Erradicar la violencia con cultura

Jorge Melguizo, ex director de Cultura en Medellín, Colombia, subraya que "se necesitan curadores que sepan mucho más del barrio donde está el museo, que de arte".

Torreón, Coahuila

Jorge Melguizo, ex director de Cultura en Medellín, Colombia, tuvo una sesión en el Museo del Algodón, con promotores e investigadores académicos de la región, de 8:00 a 18:00 horas, con dos tiempos. Reflexionó sobre una de sus frases: "parar para pensar".

"Se necesitan curadores que sepan mucho más del barrio donde está el museo, que de arte", aseveró al hablar a un público formado por colaboradores del Instituto Municipal de Cultura y Educación, integrantes del Consejo Ciudadano de Cultura, miembros de la Academia Cultural, profesores de universidades y funcionarios municipales.

Hizo preguntas como: "¿Para qué la cultura en Torreón?, ¿cómo hacer un movimiento solidario y democrático de convivencia comunitaria?, ¿cómo construir la cartografía cultural de Torreón?", así como propuestas concretas como: "se participa para cambiar, no para continuar" y "participar es escuchar, fortalecer la democracia".

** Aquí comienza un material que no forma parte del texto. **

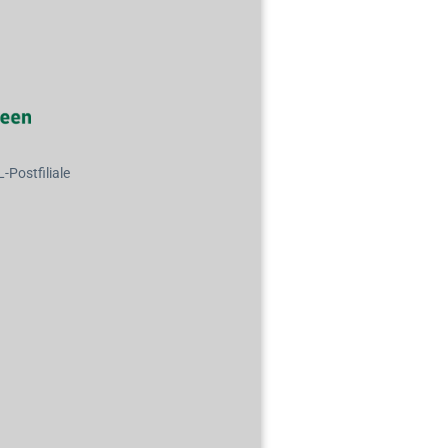
Postfiliale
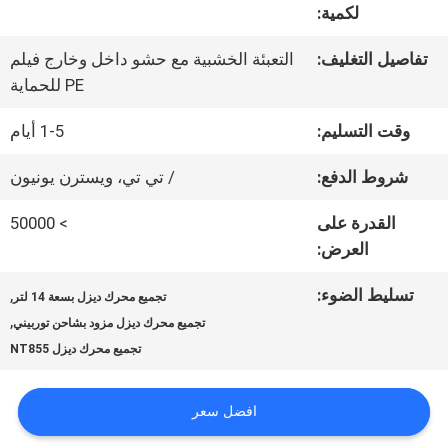
لكمية:
جولة
تفاصيل التغليف:
التعبئة الخشبية مع حشو داخل وخارج فيلم
PE للحماية
في
وقت التسليم:
1-5 أيام
المعمل
شروط الدفع:
/ تي تي، ويسترن يونيون
رقابة
القدرة على
> 50000
العرض:
جودة
تسليط الضوء:
,
تجميع محرك ديزل بسعة 14 لتر
,
تجميع محرك ديزل مزود بشاحن توربيني
اتصل
تجميع محرك ديزل NT855
بنا
افضل سعر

Melguizo respondió preguntas e inquietudes sobre el proyecto cultural que transformó a Medellín, ciudad acosada por la violencia a finales de los ochenta y principios de los noventa del siglo pasado.

Trabajo en conjunto

Contó con la participación del gobierno y la sociedad que estuvo representada a través de la academia universitaria, así como las organizaciones no gubernamentales y los empresarios, donde crearon entre todos parques que son centros culturales, bibliotecas, mobiliario urbano para todos los ciudadanos, sedes deportivas y de entretenimiento.

Por lo que ahora exportan sus conceptos sobre convivencia social, inclusión cultural y espacios públicos, que deben "emocionarnos para que cumplan con su cometido", dijo Melguizo.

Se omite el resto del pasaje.